China is purchasing loads of cotton from its Xinjiang province amid a ban from the United States on products made in the region, the South China Morning Post reported Tuesday.
According to a Friday statement by the government, the purchase will include between 300,000 and 500,000 tons of cotton from mills in the region.
The prohibition from the U.S. on Xinjiang exports was passed last year and is in response to reports of forced labor of Uyghur Muslims in the province. The law took effect last June 21 and appears to already be costing the Chinese Communist Party substantially.
Uyghurs are the native population of the region, which they call East Turkistan. They have undergone a cultural and ethnic genocide by the Chinese Communist Party since around 2014, according to Human Rights Watch.
Last year, a tribunal led by human rights experts and legal scholars determined that the Chinese government’s actions in the Xinjiang province toward the native population were ”beyond a reasonable doubt” examples of genocide.

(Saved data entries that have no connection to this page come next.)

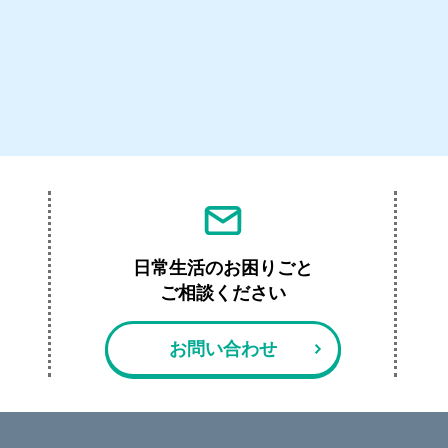
日常生活のお困りごと
ご相談ください
お問い合わせ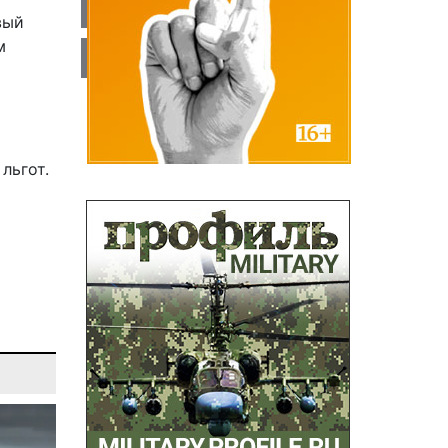
вый
м
льгот.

”Pregnant women, in detention centres and outside, were forced to have abortions even at the very last stages of pregnancy. In the course of attempted abortions babies were sometimes born alive but then killed,” the judgment read.
”A systematic programme of birth control measures had been established forcing women to endure removal against their will of wombs and to undergo effective sterilization by means of IUDs that were only removeable by surgical means.”
Despite the international calls to treat the Chinese government as a pariah for its actions, the country hosted the 2022 Winter Olympic Games in its capital, Beijing.